EXERCISE REQUIREMENTS
In the entries that follow, find the word "instances" and report each line it is on.

MATERIAL SUPPLIED: Begin

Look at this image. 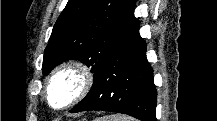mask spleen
Listing matches in <instances>:
<instances>
[{
    "label": "spleen",
    "instance_id": "3e777b00",
    "mask_svg": "<svg viewBox=\"0 0 217 121\" xmlns=\"http://www.w3.org/2000/svg\"><path fill=\"white\" fill-rule=\"evenodd\" d=\"M97 121H132L129 117L123 115H110L103 117L101 119H97Z\"/></svg>",
    "mask_w": 217,
    "mask_h": 121
}]
</instances>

MATERIAL SUPPLIED: End

REPLY TO THE EXERCISE
Listing matches in <instances>:
<instances>
</instances>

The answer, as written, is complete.